Here's what we know. California law technically requires a one-year gap between jury service obligations. San Francisco's Superior Court uses a supposedly random selection process pulled from voter registration rolls, DMV records, and tax filings. The operative word there is "supposedly." Because if the same people keep getting flagged while entire swaths of the eligible population sit untouched, the randomness of this system deserves some serious scrutiny.

This isn't just an inconvenience problem — it's a civic fairness problem. Jury duty is one of the few direct obligations of citizenship, and when the burden falls disproportionately on the same pool of compliant, easy-to-find residents, it undermines the whole point of a jury of one's peers. The people who keep their addresses updated, who register to vote, who file taxes on time — they're essentially being penalized for being responsible.

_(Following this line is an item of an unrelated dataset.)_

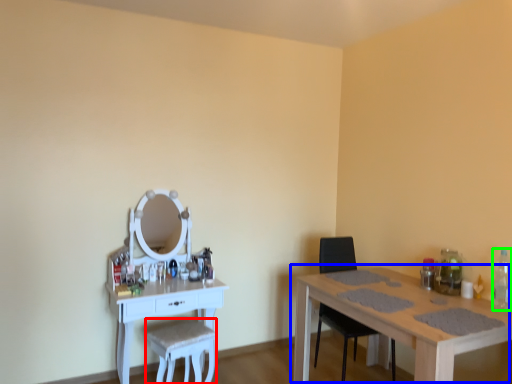 Question: Which is farther away from swivel chair (highlighted by a red box)? table (highlighted by a blue box) or bottle (highlighted by a green box)?

Choices:
 (A) table
 (B) bottle

Answer: (B) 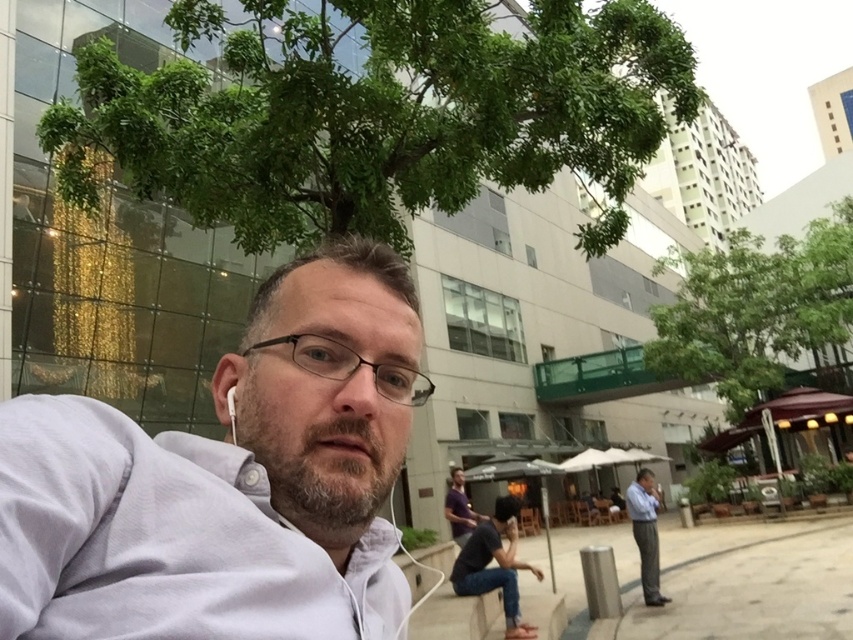 Question: Which of the following is the farthest from the observer?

Meanwhile, San Francisco courts routinely struggle with juror no-shows. The city has historically had abysmal response rates to jury summonses. So instead of fixing enforcement for people who ignore the call, the system apparently just keeps hammering the folks who actually show up.

The fix isn't complicated. Better data hygiene, broader sourcing of eligible jurors, and actual enforcement against chronic no-shows would go a long way. But that would require the city's court administration to invest in modernizing a system that, like so many San Francisco bureaucracies, seems to run on inertia and good enough.

Don't hold your breath — but maybe keep holding that jury summons.